TASK BRIEF:
Your response should contain every line from the data below that holds the string "Terms".

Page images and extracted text
= = = = = = =
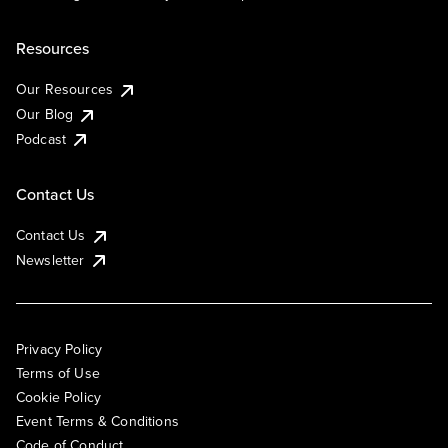
Resources
Our Resources
Our Blog
Podcast
Contact Us
Contact Us
Newsletter
Privacy Policy
Terms of Use
Cookie Policy
Event Terms & Conditions
Code of Conduct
= = = = = = =
YOUR RESPONSE:
Terms of Use
Event Terms & Conditions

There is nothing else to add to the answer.